Your code must produce the correct sequence of digits for all inputs up to at least 10 (55 decimal digits). The output must be human-readable decimal. You may choose whether to round the last digit to the closest value, or truncate the value. Please specify which one your code uses.

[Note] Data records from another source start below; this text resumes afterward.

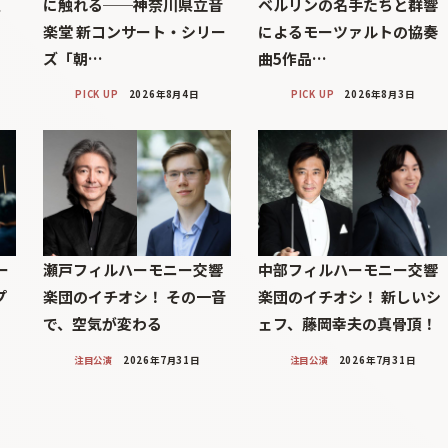
巨
に触れる──神奈川県立音
ベルリンの名手たちと群響
楽堂 新コンサート・シリー
によるモーツァルトの協奏
ズ「朝…
曲5作品…
PICK UP
2026年8月4日
PICK UP
2026年8月3日
ー
瀬戸フィルハーモニー交響
中部フィルハーモニー交響
プ
楽団のイチオシ！ その一音
楽団のイチオシ！ 新しいシ
で、空気が変わる
ェフ、藤岡幸夫の真骨頂！
注目公演
2026年7月31日
注目公演
2026年7月31日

\$n\$ and output, up to 10, rounding down:
0 1
1 1.6
2 2.6
3 4.23
4 6.854
5 11.09016
6 17.94427190
7 29.0344418537486
8 46.978713763747791812296
9 76.0131556174964248389559523684316960
10 122.9918693812442166512522758901100964746170048893169574174
\$n\$ and output, up to 10, rounding to the closest value:
0 1
1 1.6
2 2.6
3 4.24
4 6.854
5 11.09017
6 17.94427191
7 29.0344418537486
8 46.978713763747791812296
9 76.0131556174964248389559523684316960
10 122.9918693812442166512522758901100964746170048893169574174
The 7th Fibonacci number is 13, so the output for \$n=7\$, \$\phi^7\$, has 13 decimal places. You must not truncate trailing zeros that would display too few digits; see output for 6 in the first table, which ends in a single zero to keep the decimal precision at 8 digits.
Maybe as a bonus, say what the highest number your program can correctly output is.